Persistence, backup and restore

Persistence allows individual members and whole clusters to recover data by persisting map entries, JCache data, and streaming job snapshots on disk. Members can use persisted data to recover from a planned shutdown (including rolling upgrades), a sudden cluster-wide crash, or a single member failure.

To learn more about persistence, see Persisting data on disk.

Backups can be either of the following:

Local: Local backups are kept in volume and never moved anywhere.
External: External backups are moved into buckets provided by the user.

For a worked example, see the Restore a cluster from cloud storage tutorial.

Enable persistence

Enabling Hazelcast persistence requires the following configuration.

apiVersion: hazelcast.com/v1alpha1
kind: Hazelcast
metadata:
  name: hazelcast
spec:
  clusterSize: 3
  repository: 'docker.io/hazelcast/hazelcast-enterprise'
  licenseKeySecretName: hazelcast-license-key
  persistence:
    clusterDataRecoveryPolicy: "FullRecoveryOnly"  (1)
    pvc:
      accessModes: ["ReadWriteOnce"]
      requestStorage: 20Gi  (2)
  agent: (3)
    repository: hazelcast/platform-operator-agent

1	Cluster recovery policy.
2	Size of the PersistentVolumeClaim (PVC) where Hazelcast data is persisted.
3	Agent responsible for moving data from the local storage to external buckets. The agent configuration is optional. If you enable `persistence` and do not pass the agent configuration, Operator uses the latest agent version that is compatible with its version.

If you want to enable persistence for a map or cache you must also enable it in the Map or Cache CRs by setting persistenceEnabled: true.
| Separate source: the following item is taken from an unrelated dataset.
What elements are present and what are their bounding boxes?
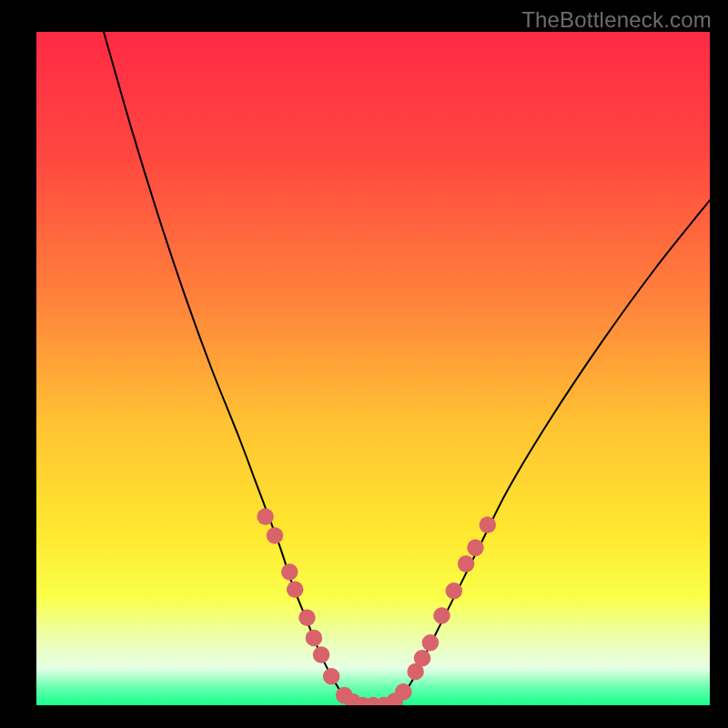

For more information, see Configuring Map and Configuring Cache.

Make sure to calculate the total disk space that you will use. The total used disk space may be larger than the size of in-memory data, depending on how many backups you take.

Trigger local backups

You can take local backups using the HotBackup custom resource. Local backups are kept in volume and are not moved anywhere.

apiVersion: hazelcast.com/v1alpha1
kind: HotBackup
metadata:
  name: hot-backup
spec:
  hazelcastResourceName: hazelcast

Trigger external backups

In some cases, using a PVC is not enough. For example, if you need to move data between two Kubernetes clusters. For these cases, you can use external storage.

When persistence is enabled, Hazelcast pods start with a sidecar agent which uploads the backups into an external bucket you provide. For external storage, AWS S3, GCP Bucket and Azure Blob storage options are supported.

To trigger an external backup, you need to configure a bucket URI and a secret to tell Hazelcast where to store backup data and how to authenticate.

AWS
GCP
Azure

External backup in AWS S3:

apiVersion: hazelcast.com/v1alpha1
kind: HotBackup
metadata:
  name: hot-backup
spec:
  hazelcastResourceName: hazelcast
  bucketURI: "s3://bucket-name/path/to/folder" (1)
  secretName: "secret-aws-s3" (2)

For further information about accessing resources on different cloud providers, see Authorization methods to access cloud provider resources.

External backup in GCP Bucket:

apiVersion: hazelcast.com/v1alpha1
kind: HotBackup
metadata:
  name: hot-backup
spec:
  hazelcastResourceName: hazelcast
  bucketURI: "gs://bucket-name/path/to/folder" (1)
  secretName: "secret-gcp-bucket" (2)

For further information about accessing resources on different cloud providers, see Authorization methods to access cloud provider resources.

External backup in Azure Blob:

apiVersion: hazelcast.com/v1alpha1
kind: HotBackup
metadata:
  name: hot-backup
spec:
  hazelcastResourceName: hazelcast
  bucketURI: "azblob://bucket-name/path/to/folder" (1)
  secretName: "secret-azure-blob" (2)

For further information about accessing resources on different cloud providers, see Authorization methods to access cloud provider resources.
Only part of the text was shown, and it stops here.